You can’t expect to just pour a random bucket of data into a random AI model and get anything meaningful to come out unless you have a great way to break that data down into a consistent structure, with accurate, consistent metadata, what formulas you will need for data processing, and have a very good idea of what you expect the output to look like and why so you can train it. Otherwise, the model will either break as soon as you try to run it, or barf out random numbers because it has no idea what the hell you want from it.
What problems does a widget wholesaler need to solve that require a super custom AI model? What do insurance companies need that hasn’t already been covered by one of the dozen linear regression models they already use? If you’re creating brand new medical imaging devices, materials, antibiotics, or analyzing scientific discoveries, a custom model will shave literal years of effort off your work and help point you to new breakthroughs that can change the world and billions of lives for the better. If this isn’t in your wheelhouse, you can probably just grab something off the shelf.
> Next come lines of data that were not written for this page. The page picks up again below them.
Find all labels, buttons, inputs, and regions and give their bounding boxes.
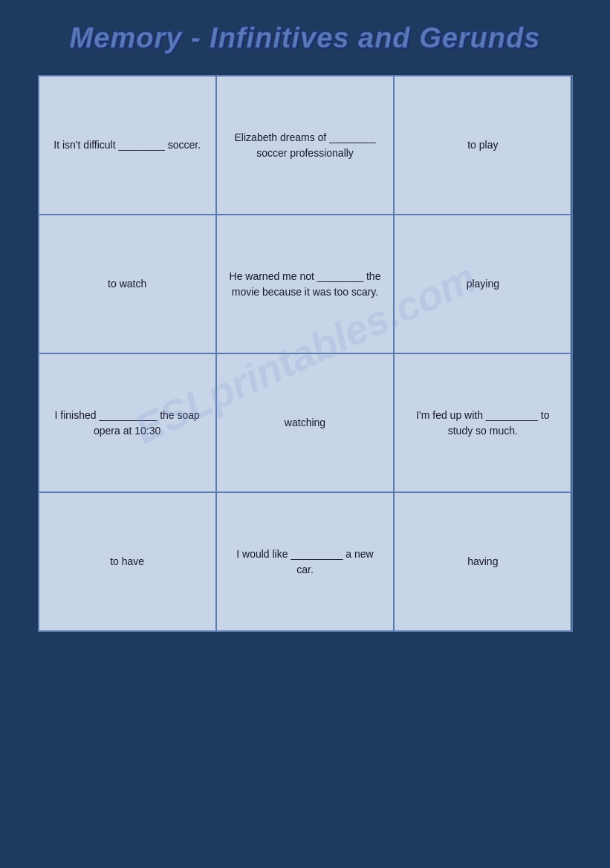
cell-r1c1: It isn't difficult ________ soccer. [39, 76, 217, 214]
page-title: Memory - Infinitives and Gerunds [70, 22, 541, 54]
cell-r1c3: to play [395, 76, 571, 214]
cell-r3c2: watching [217, 354, 395, 492]
grid-row-3: I finished __________ the soap opera at … [39, 354, 571, 493]
cell-r2c2: He warned me not ________ the movie beca… [217, 215, 395, 353]
cell-r2c3: playing [395, 215, 571, 353]
cell-r2c1: to watch [39, 215, 217, 353]
cell-r3c1: I finished __________ the soap opera at … [39, 354, 217, 492]
cell-r4c3: having [395, 493, 571, 630]
cell-r3c3: I'm fed up with _________ to study so mu… [395, 354, 571, 492]
grid-row-4: to haveI would like _________ a new car.… [39, 493, 571, 630]
cell-r1c2: Elizabeth dreams of ________ soccer prof… [217, 76, 395, 214]
cell-r4c1: to have [39, 493, 217, 630]
grid-row-1: It isn't difficult ________ soccer.Eliza… [39, 76, 571, 215]
grid-row-2: to watchHe warned me not ________ the mo… [39, 215, 571, 354]
grid-wrapper: ESLprintables.com It isn't difficult ___… [38, 75, 573, 632]
cell-r4c2: I would like _________ a new car. [217, 493, 395, 630]
memory-grid: It isn't difficult ________ soccer.Eliza… [38, 75, 573, 632]
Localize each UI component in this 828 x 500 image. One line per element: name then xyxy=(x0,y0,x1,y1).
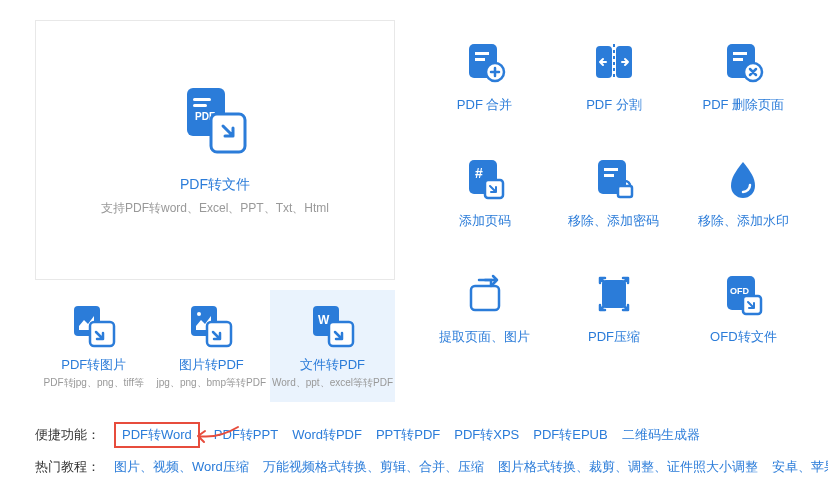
add-page-number-card[interactable]: # 添加页码 xyxy=(420,136,549,242)
pdf-to-file-card[interactable]: PDF PDF转文件 支持PDF转word、Excel、PPT、Txt、Html xyxy=(35,20,395,280)
svg-rect-30 xyxy=(618,186,632,197)
tutorial-header: 热门教程： xyxy=(35,458,100,476)
lock-icon xyxy=(590,154,638,202)
pdf-file-icon: PDF xyxy=(175,84,255,164)
svg-rect-14 xyxy=(475,52,489,55)
tutorial-link[interactable]: 安卓、苹果手机投屏到 xyxy=(772,458,828,476)
svg-rect-29 xyxy=(604,174,614,177)
shortcut-link[interactable]: PDF转XPS xyxy=(454,426,519,444)
pdf-merge-card[interactable]: PDF 合并 xyxy=(420,20,549,126)
password-card[interactable]: 移除、添加密码 xyxy=(549,136,678,242)
shortcut-link[interactable]: Word转PDF xyxy=(292,426,362,444)
svg-point-8 xyxy=(197,312,201,316)
svg-text:#: # xyxy=(475,165,483,181)
svg-rect-22 xyxy=(733,58,743,61)
shortcut-row: 便捷功能： PDF转Word PDF转PPT Word转PDF PPT转PDF … xyxy=(35,422,793,448)
svg-rect-28 xyxy=(604,168,618,171)
shortcut-link[interactable]: PDF转EPUB xyxy=(533,426,607,444)
svg-rect-21 xyxy=(733,52,747,55)
tutorial-row: 热门教程： 图片、视频、Word压缩 万能视频格式转换、剪辑、合并、压缩 图片格… xyxy=(35,458,793,476)
page-number-icon: # xyxy=(461,154,509,202)
pdf-to-image-icon xyxy=(70,302,118,350)
watermark-card[interactable]: 移除、添加水印 xyxy=(679,136,808,242)
svg-rect-2 xyxy=(193,104,207,107)
tutorial-link[interactable]: 图片格式转换、裁剪、调整、证件照大小调整 xyxy=(498,458,758,476)
file-to-pdf-card[interactable]: W 文件转PDF Word、ppt、excel等转PDF xyxy=(270,290,395,402)
shortcut-header: 便捷功能： xyxy=(35,426,100,444)
svg-rect-1 xyxy=(193,98,211,101)
shortcut-link[interactable]: PDF转Word xyxy=(122,427,192,442)
tutorial-link[interactable]: 图片、视频、Word压缩 xyxy=(114,458,249,476)
ofd-convert-card[interactable]: OFD OFD转文件 xyxy=(679,252,808,358)
shortcut-link[interactable]: 二维码生成器 xyxy=(622,426,700,444)
delete-page-icon xyxy=(719,38,767,86)
svg-text:OFD: OFD xyxy=(730,286,749,296)
extract-card[interactable]: 提取页面、图片 xyxy=(420,252,549,358)
watermark-icon xyxy=(719,154,767,202)
svg-rect-15 xyxy=(475,58,485,61)
svg-rect-31 xyxy=(471,286,499,310)
image-to-pdf-card[interactable]: 图片转PDF jpg、png、bmp等转PDF xyxy=(153,290,271,402)
pdf-compress-card[interactable]: PDF压缩 xyxy=(549,252,678,358)
ofd-icon: OFD xyxy=(719,270,767,318)
arrow-annotation-icon xyxy=(193,424,243,444)
shortcut-link[interactable]: PPT转PDF xyxy=(376,426,440,444)
highlighted-shortcut: PDF转Word xyxy=(114,422,200,448)
split-icon xyxy=(590,38,638,86)
image-to-pdf-icon xyxy=(187,302,235,350)
compress-icon xyxy=(590,270,638,318)
merge-icon xyxy=(461,38,509,86)
pdf-split-card[interactable]: PDF 分割 xyxy=(549,20,678,126)
pdf-to-image-card[interactable]: PDF转图片 PDF转jpg、png、tiff等 xyxy=(35,290,153,402)
file-to-pdf-icon: W xyxy=(309,302,357,350)
main-card-subtitle: 支持PDF转word、Excel、PPT、Txt、Html xyxy=(101,200,329,217)
extract-icon xyxy=(461,270,509,318)
pdf-delete-page-card[interactable]: PDF 删除页面 xyxy=(679,20,808,126)
tutorial-link[interactable]: 万能视频格式转换、剪辑、合并、压缩 xyxy=(263,458,484,476)
main-card-title: PDF转文件 xyxy=(180,176,250,194)
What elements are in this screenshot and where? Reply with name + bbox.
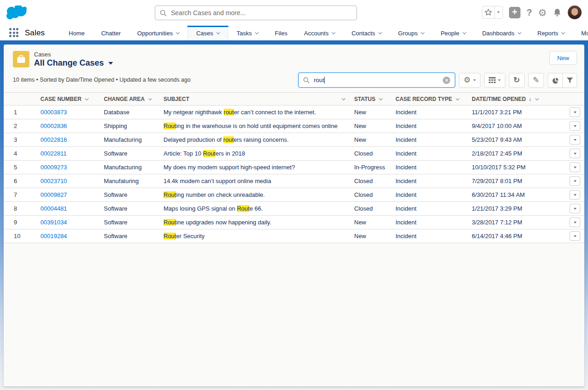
filter-funnel-icon	[566, 77, 573, 84]
nav-item-contacts[interactable]: Contacts	[343, 26, 390, 40]
row-actions-button[interactable]	[570, 162, 580, 172]
table-row: 1 00003873 Database My netgear nighthawk…	[4, 106, 584, 119]
subject-cell: Routing in the warehouse is on hold unti…	[159, 123, 350, 129]
case-number-link[interactable]: 00009827	[40, 191, 67, 198]
change-area-cell: Software	[99, 205, 159, 212]
nav-item-files[interactable]: Files	[266, 26, 295, 40]
filter-button[interactable]	[562, 73, 577, 87]
refresh-button[interactable]: ↻	[509, 73, 525, 88]
user-avatar[interactable]	[568, 6, 582, 19]
nav-item-accounts[interactable]: Accounts	[296, 26, 343, 40]
row-actions-button[interactable]	[570, 149, 580, 158]
opened-cell: 1/21/2017 3:29 PM	[467, 205, 565, 212]
column-header-status[interactable]: STATUS	[350, 93, 391, 105]
help-icon[interactable]: ?	[526, 7, 532, 18]
row-actions-button[interactable]	[570, 190, 580, 200]
row-actions-button[interactable]	[570, 217, 580, 227]
global-search	[155, 6, 357, 20]
case-number-link[interactable]: 00002836	[40, 123, 67, 129]
nav-item-dashboards[interactable]: Dashboards	[474, 26, 529, 40]
row-actions-button[interactable]	[570, 204, 580, 213]
nav-item-cases[interactable]: Cases	[187, 26, 228, 40]
status-cell: New	[350, 136, 391, 143]
column-header-change-area[interactable]: CHANGE AREA	[99, 93, 159, 105]
column-header-rownum	[4, 93, 36, 105]
star-icon[interactable]	[482, 6, 494, 18]
search-highlight: Rout	[164, 219, 176, 226]
row-actions-button[interactable]	[570, 231, 580, 241]
case-number-link[interactable]: 00019284	[40, 233, 67, 240]
list-view-selector[interactable]: All Change Cases	[34, 58, 113, 68]
case-number-link[interactable]: 00022816	[40, 136, 67, 143]
opened-cell: 3/28/2017 7:12 PM	[467, 219, 565, 226]
record-type-cell: Incident	[391, 219, 467, 226]
record-type-cell: Incident	[391, 164, 467, 171]
nav-item-home[interactable]: Home	[61, 26, 93, 40]
status-cell: New	[350, 109, 391, 116]
list-view-controls-button[interactable]: ⚙	[459, 73, 480, 88]
column-header-case-record-type[interactable]: CASE RECORD TYPE	[391, 93, 467, 105]
row-actions-button[interactable]	[570, 176, 580, 186]
case-number-link[interactable]: 00023710	[40, 178, 67, 184]
change-area-cell: Manufaturing	[99, 178, 159, 184]
case-number-link[interactable]: 00004481	[40, 205, 67, 212]
subject-cell: 14.4k modem can’t support online media	[159, 178, 350, 184]
row-actions-button[interactable]	[570, 135, 580, 145]
search-icon	[303, 77, 310, 84]
case-number-link[interactable]: 00022811	[40, 150, 67, 157]
global-search-input[interactable]	[171, 9, 352, 17]
column-header-subject[interactable]: SUBJECT	[159, 93, 350, 105]
subject-cell: Article: Top 10 Routers in 2018	[159, 150, 350, 157]
edit-button[interactable]: ✎	[528, 73, 544, 88]
change-area-cell: Shipping	[99, 123, 159, 129]
table-row: 8 00004481 Software Maps losing GPS sign…	[4, 202, 584, 216]
pencil-icon: ✎	[533, 76, 539, 84]
row-number: 4	[4, 150, 36, 157]
chevron-down-icon	[456, 96, 459, 100]
chevron-down-icon	[561, 30, 565, 34]
nav-item-groups[interactable]: Groups	[390, 26, 433, 40]
nav-item-reports[interactable]: Reports	[529, 26, 573, 40]
favorites-button[interactable]	[482, 6, 503, 19]
charts-button[interactable]	[548, 73, 562, 87]
row-actions-button[interactable]	[570, 107, 580, 117]
nav-item-more[interactable]: More	[573, 26, 588, 40]
setup-gear-icon[interactable]: ⚙	[538, 8, 547, 17]
column-header-date-time-opened[interactable]: DATE/TIME OPENED↓	[467, 93, 565, 105]
case-number-link[interactable]: 00003873	[40, 109, 67, 116]
chevron-down-icon	[462, 30, 466, 34]
notifications-bell-icon[interactable]	[553, 8, 562, 17]
opened-cell: 9/4/2017 10:00 AM	[467, 123, 565, 129]
case-number-link[interactable]: 00391034	[40, 219, 67, 226]
favorites-dropdown-icon[interactable]	[494, 6, 503, 18]
record-type-cell: Incident	[391, 123, 467, 129]
search-highlight: Rout	[237, 205, 249, 212]
record-type-cell: Incident	[391, 150, 467, 157]
chevron-down-icon	[255, 30, 259, 34]
row-number: 9	[4, 219, 36, 226]
row-number: 3	[4, 136, 36, 143]
row-actions-button[interactable]	[570, 121, 580, 131]
status-cell: In-Progress	[350, 164, 391, 171]
nav-item-chatter[interactable]: Chatter	[93, 26, 129, 40]
chevron-down-icon	[379, 96, 383, 100]
case-number-link[interactable]: 00009273	[40, 164, 67, 171]
nav-item-people[interactable]: People	[432, 26, 474, 40]
app-name: Sales	[25, 26, 45, 40]
nav-item-tasks[interactable]: Tasks	[228, 26, 266, 40]
opened-cell: 5/23/2017 9:43 AM	[467, 136, 565, 143]
quick-create-icon[interactable]: +	[509, 7, 520, 18]
clear-search-icon[interactable]: ✕	[443, 77, 450, 84]
opened-cell: 7/29/2017 8:01 PM	[467, 178, 565, 184]
table-row: 9 00391034 Software Routine updgrades no…	[4, 216, 584, 229]
display-as-button[interactable]	[484, 73, 505, 88]
sort-descending-icon: ↓	[529, 96, 531, 102]
new-button[interactable]: New	[549, 51, 577, 65]
column-header-case-number[interactable]: CASE NUMBER	[36, 93, 99, 105]
nav-item-opportunities[interactable]: Opportunities	[129, 26, 187, 40]
list-view-dropdown-icon[interactable]	[108, 62, 113, 65]
search-highlight: Rout	[203, 150, 215, 157]
list-search-input[interactable]: rout ✕	[298, 72, 455, 88]
app-launcher-waffle-icon[interactable]	[9, 28, 18, 38]
record-type-cell: Incident	[391, 109, 467, 116]
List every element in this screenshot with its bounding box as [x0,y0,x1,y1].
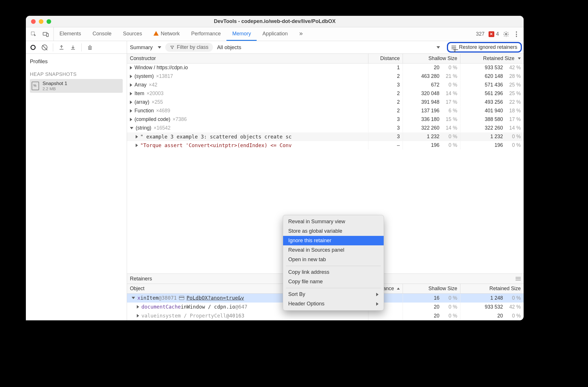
warnings-count[interactable]: 327 [474,31,485,37]
table-row[interactable]: Array×4236720 %571 43625 % [127,81,524,89]
disclosure-triangle-icon[interactable] [130,101,132,104]
col-retained-size[interactable]: Retained Size [460,54,524,63]
table-row[interactable]: Window / https://cdpn.io1200 %933 53242 … [127,63,524,72]
restore-ignored-retainers-button[interactable]: ✕ Restore ignored retainers [447,42,522,53]
disclosure-triangle-icon[interactable] [130,75,132,78]
all-objects-dropdown[interactable] [437,46,440,49]
tab-application[interactable]: Application [257,27,293,41]
table-row[interactable]: Function×46892137 1966 %401 94018 % [127,107,524,115]
filter-by-class[interactable]: Filter by class [165,43,213,52]
shallow-cell: 1960 % [403,141,460,149]
more-tabs-button[interactable]: » [293,27,308,41]
shallow-cell: 200 % [403,311,460,320]
table-row[interactable]: " example 3 example 3: scattered objects… [127,132,524,141]
constructor-name: Array [134,82,147,88]
window-title: DevTools - codepen.io/web-dot-dev/live/P… [26,18,524,24]
property-name: documentCache [141,304,181,310]
inspect-element-icon[interactable] [30,31,37,37]
close-window-button[interactable] [31,19,36,24]
disclosure-triangle-icon[interactable] [130,109,132,113]
disclosure-triangle-icon[interactable] [130,66,132,70]
disclosure-triangle-icon[interactable] [130,83,132,87]
device-toggle-icon[interactable] [43,31,49,37]
divider [81,43,82,51]
errors-count[interactable]: ✕ 4 [489,31,499,37]
save-profile-icon[interactable] [70,44,76,51]
tab-sources[interactable]: Sources [117,27,148,41]
shallow-cell: 463 28021 % [403,72,460,80]
context-menu-item[interactable]: Open in new tab [283,255,384,264]
context-menu-item[interactable]: Ignore this retainer [283,236,384,245]
disclosure-triangle-icon[interactable] [130,118,132,121]
load-profile-icon[interactable] [58,44,65,51]
tab-performance[interactable]: Performance [185,27,226,41]
retainers-menu-icon[interactable] [516,277,521,280]
tab-network[interactable]: Network [148,27,185,41]
minimize-window-button[interactable] [39,19,43,24]
tab-elements[interactable]: Elements [54,27,87,41]
table-row[interactable]: "Torque assert 'Convert<uintptr>(endInde… [127,141,524,150]
constructor-name: (array) [134,99,149,105]
record-button[interactable] [30,44,36,51]
disclosure-triangle-icon[interactable] [137,305,139,309]
context-menu-item[interactable]: Sort By [283,290,384,299]
distance-cell: 2 [368,98,403,106]
source-link[interactable]: PoLdbOX?anon=true&v [187,295,244,301]
clear-button[interactable] [41,44,48,51]
context-menu-item[interactable]: Copy link address [283,267,384,277]
context-menu-item[interactable]: Header Options [283,299,384,309]
col-distance[interactable]: Distance [368,54,403,63]
all-objects-label: All objects [217,44,241,51]
col-constructor[interactable]: Constructor [127,54,368,63]
shallow-cell: 391 94817 % [403,98,460,106]
snapshot-item[interactable]: Snapshot 1 2.2 MB [30,79,123,93]
warning-icon [153,31,159,36]
col-retained-size[interactable]: Retained Size [460,284,524,293]
disclosure-triangle-icon[interactable] [136,144,138,147]
shallow-cell: 1 2320 % [403,132,460,141]
disclosure-triangle-icon[interactable] [137,314,139,317]
restore-label: Restore ignored retainers [459,44,517,50]
col-shallow-size[interactable]: Shallow Size [403,54,460,63]
table-row[interactable]: (array)×2552391 94817 %493 25622 % [127,98,524,107]
disclosure-triangle-icon[interactable] [130,92,132,95]
summary-label: Summary [130,44,153,51]
zoom-window-button[interactable] [47,19,51,24]
retained-cell: 933 53242 % [460,303,524,311]
more-options-icon[interactable]: ⋮ [513,31,520,37]
retainer-row[interactable]: value in system / PropertyCell @40163200… [127,311,524,320]
context-menu-item[interactable]: Reveal in Sources panel [283,245,384,255]
devtools-window: DevTools - codepen.io/web-dot-dev/live/P… [26,16,524,320]
disclosure-triangle-icon[interactable] [136,135,138,138]
settings-gear-icon[interactable] [503,31,509,37]
sidebar: Profiles HEAP SNAPSHOTS Snapshot 1 2.2 M… [26,41,127,320]
constructor-name: Item [134,91,144,97]
property-name: x [137,295,141,301]
shallow-cell: 320 04814 % [403,89,460,98]
instance-count: ×16542 [153,125,170,131]
object-id: @40163 [226,313,244,319]
shallow-cell: 200 % [403,63,460,72]
tab-memory[interactable]: Memory [226,27,257,41]
shallow-cell: 336 18015 % [403,115,460,124]
summary-dropdown[interactable]: Summary [130,44,161,51]
col-shallow-size[interactable]: Shallow Size [403,284,460,293]
svg-point-3 [505,33,507,35]
table-row[interactable]: (string)×165423322 26014 %322 26014 % [127,124,524,132]
distance-cell: 2 [368,107,403,115]
tab-console[interactable]: Console [87,27,117,41]
table-row[interactable]: (system)×138172463 28021 %620 14828 % [127,72,524,81]
context-menu-item[interactable]: Store as global variable [283,226,384,236]
disclosure-triangle-icon[interactable] [130,127,133,129]
context-menu-item[interactable]: Copy file name [283,277,384,286]
collect-garbage-icon[interactable] [87,44,93,51]
table-row[interactable]: (compiled code)×73863336 18015 %388 5801… [127,115,524,124]
context-menu-item[interactable]: Reveal in Summary view [283,217,384,226]
svg-rect-2 [47,33,48,36]
tab-network-label: Network [161,31,180,37]
snapshot-size: 2.2 MB [43,86,67,91]
instance-count: ×42 [149,82,157,88]
disclosure-triangle-icon[interactable] [132,297,135,299]
table-row[interactable]: Item×200032320 04814 %561 29625 % [127,89,524,98]
retained-cell: 1 2320 % [460,132,524,141]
Lest you think I’m being condescending, all of this applies to my work too. In the past, I tried to implement a models to analyze service states and uptimes, and trigger self-recovery tasks if a crash was imminent. Sounds awesome and new, right? Nope. After a few attempts I quickly found that a Prometheus alert could’ve done the same job. All I had to do was configure already existing settings.
In short, if you find yourself scratching your head and wondering how you can use AI and are finding yourself either looking at downloading mature models or coming up empty, it’s okay to say that maybe you don’t really need to start your a data science department and pay in the mid-six figures to hire experts to swear under their breath as they rummage through your company’s data ware-dumpster, looking for anything remotely useful and interesting they can maybe use in a model. You’ll save yourself a lot of time, money, and nerves.